Landing at the Iraqi Blogodrome

A lot has happened in Iraq since my last post and it is with regret that I cannot keep these updates more frequent but as long as there is life in the Iraqi blogs I will labour on.
I, the terrorist...

I, the terrorist,

watched the bread break off my brother’s teeth

He had never tasted blood-drenched bread...

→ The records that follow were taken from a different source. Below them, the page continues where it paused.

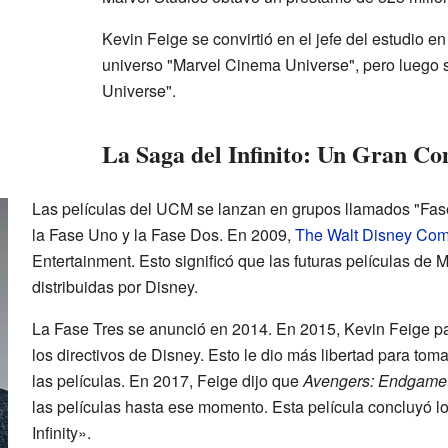
Kevin Feige se convirtió en el jefe del estudio en
universo "Marvel Cinema Universe", pero luego 
Universe".
La Saga del Infinito: Un Gran C
Las películas del UCM se lanzan en grupos llamados "Fas
la Fase Uno y la Fase Dos. En 2009,
The Walt Disney Co
Entertainment. Esto significó que las futuras películas de 
distribuidas por Disney.
La Fase Tres se anunció en 2014. En 2015, Kevin Feige pa
los directivos de Disney. Esto le dio más libertad para tom
las películas. En 2017, Feige dijo que
Avengers: Endgame
las películas hasta ese momento. Esta película concluyó 
Infinity».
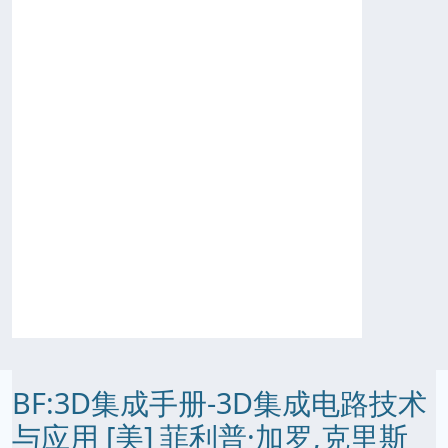
BF:3D集成手册-3D集成电路技术
与应用 [美] 菲利普·加罗,克里斯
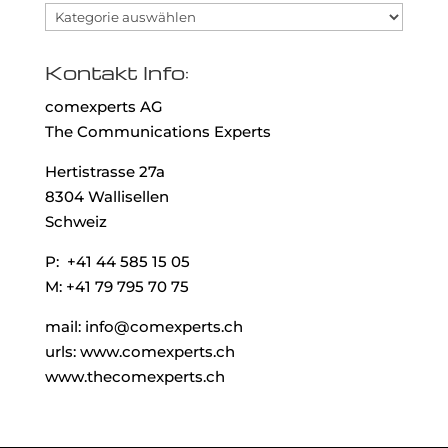
Kategorien
Kontakt Info:
comexperts AG
The Communications Experts
Hertistrasse 27a
8304 Wallisellen
Schweiz
P: +41 44 585 15 05
M: +41 79 795 70 75
mail: info@comexperts.ch
urls: www.comexperts.ch
www.thecomexperts.ch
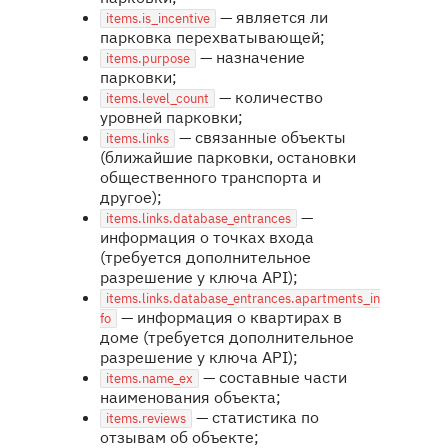
— является ли
items.is_incentive
парковка перехватывающей;
— назначение
items.purpose
парковки;
— количество
items.level_count
уровней парковки;
— связанные объекты
items.links
(ближайшие парковки, остановки
общественного транспорта и
другое);
—
items.links.database_entrances
информация о точках входа
(требуется дополнительное
разрешение у ключа API);
items.links.database_entrances.apartments_in
— информация о квартирах в
fo
доме (требуется дополнительное
разрешение у ключа API);
— составные части
items.name_ex
наименования объекта;
— статистика по
items.reviews
отзывам об объекте;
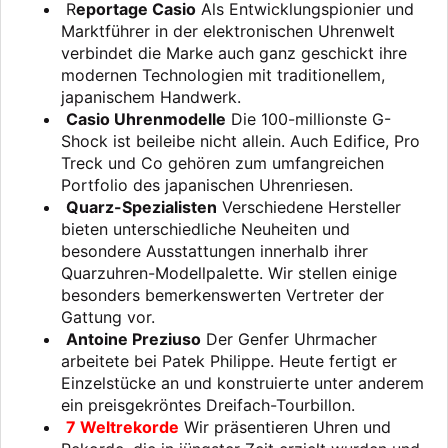
R
eportage Casio
Als Entwicklungspionier und
Marktführer in der elektronischen Uhrenwelt
verbindet die Marke auch ganz geschickt ihre
modernen Technologien mit traditionellem,
japanischem Handwerk.
Casio Uhrenmodelle
Die 100-millionste G-
Shock ist beileibe nicht allein. Auch Edifice, Pro
Treck und Co gehören zum umfangreichen
Portfolio des japanischen Uhrenriesen.
Quarz-Spezialisten
Verschiedene Hersteller
bieten unterschiedliche Neuheiten und
besondere Ausstattungen innerhalb ihrer
Quarzuhren-Modellpalette. Wir stellen einige
besonders bemerkenswerten Vertreter der
Gattung vor.
Antoine Preziuso
Der Genfer Uhrmacher
arbeitete bei Patek Philippe. Heute fertigt er
Einzelstücke an und konstruierte unter anderem
ein preisgekröntes Dreifach-Tourbillon.
7 Weltrekorde
Wir präsentieren Uhren und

I, the terrorist held my breath,

as the bricks from my kitchen ceiling

hit my forehead…

But I could still stand…



I, the terrorist,

took the hole-filled road to get water

for my suckling infant.

I lost my fingers

on the way,

to a precision sniper…



I, the terrorist,

dug-up some water

with what was left of my stubs,

and tried

to nurse my wailing one,

as he lay in the arms

of the still-warm

body of his departed mother…



I, the terrorist, hated

that my newborn had to taste

blood-stained water;

I hated that

he now had no milk

the scarlet stuff slowly surfacing on his lips…



Then, I the terrorist,

realized

that he,

like his mother,

like my brother

and every other terrorist

who had sat for a meal

at that fractured kitchen table

had stopped feeding too…

Inspired by a survivor of the Gaza massacre, sitting in what remained of his home with what looked like a fingerless bleeding hand...

written by ZZ

First Baghdad became peaceful

And no other blogger can give the bittersweet impression of a peaceful capital than Sunshine. Last month, she traveled to Baghdad for a short holiday from the northern city of Mosul. In a long post full of pictures and observations she concludes:
I didn't write about good events for long time, I am so glad I had good news to tell, yesterday I visited my friend, she is studying medicine, I didn't see her for 2 years! I had a great time..

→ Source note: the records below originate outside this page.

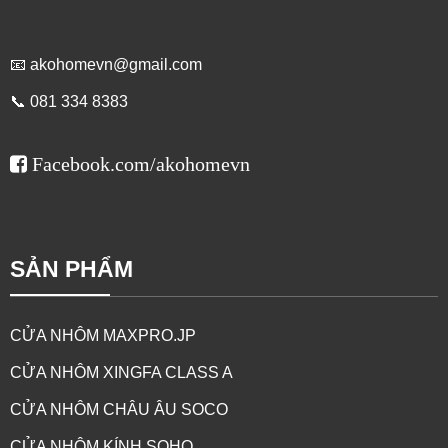
📧
akohomevn@gmail.com
📞 081 334 8383
CỬA ĐI MỞ QUAY 1 CÁNH HỞ NỀN HỆ 83 - NHÔM
MAXPRO.JP
Facebook.com/akohomevn
SẢN PHẨM
CỬA NHÔM MAXPRO.JP
CỬA NHÔM XINGFA CLASS A
CỬA NHÔM CHÂU ÂU SOCO
CỬA NHÔM KÍNH SOHO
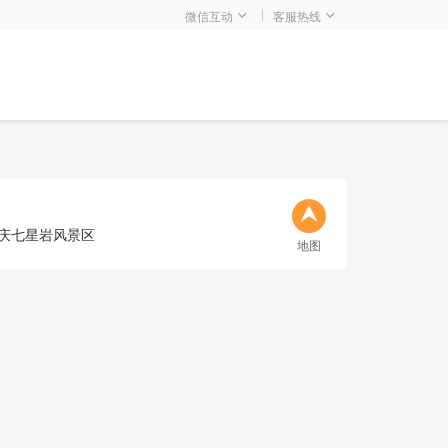
微信互动
客服热线
庆七星岩风景区
地图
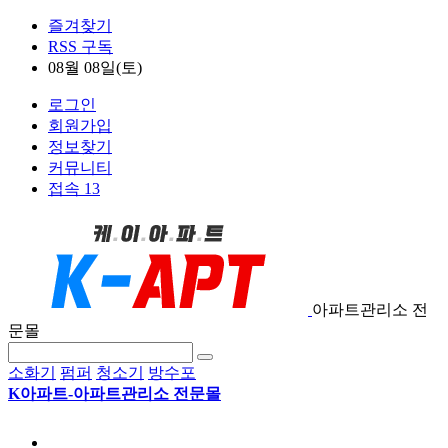
즐겨찾기
RSS 구독
08월 08일(토)
로그인
회원가입
정보찾기
커뮤니티
접속 13
아파트관리소 전
문몰
소화기
펌퍼
청소기
방수포
K아파트-아파트관리소 전문몰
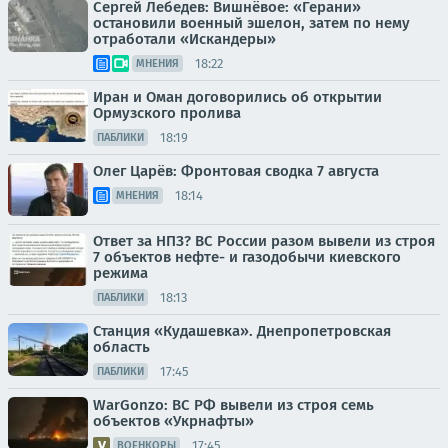
Сергей Лебедев: Вишнёвое: «Герани»
остановили военный эшелон, затем по нему
отработали «Искандеры»
18:22
МНЕНИЯ
Иран и Оман договорились об открытии
Ормузского пролива
18:19
ПАБЛИКИ
Олег Царёв: Фронтовая сводка 7 августа
18:14
МНЕНИЯ
Ответ за НПЗ? ВС России разом вывели из строя
7 объектов нефте- и газодобычи киевского
режима
18:13
ПАБЛИКИ
Станция «Кудашевка». Днепропетровская
область
17:45
ПАБЛИКИ
WarGonzo: ВС РФ вывели из строя семь
объектов «Укрнафты»
17:45
ВОЕНКОРЫ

F1B0D0D7-63EC-4560-9B46-A81A16B6540E.jpg

I hope Mosul will be as safe as Baghdad, and I hope next time I visit Baghdad I'll find it as good as the past and even better


But this was not to last

Chikitita returned to Baghdad after a long stay abroad only to experience a new wave of bombings. Why? She writes:
They say I’ve jinxed the place again. Iraqis are too superstitious and once they read this, they will collectively sign a petition to the PM asking him to send me away. Iraq was heaven on earth until my return. All those deadly explosions ripped through the quiet streets of Baghdad because of … well make a wild guess!


On "Objectivity"

By Layla Anwar

Mince your words Woman, turn them around, change their colorings, give them new dimensions, weigh them, objectify them just like they objectify you and them, so they can understand in their objective minds...the intent, extent and depth of their own indifference and destructiveness...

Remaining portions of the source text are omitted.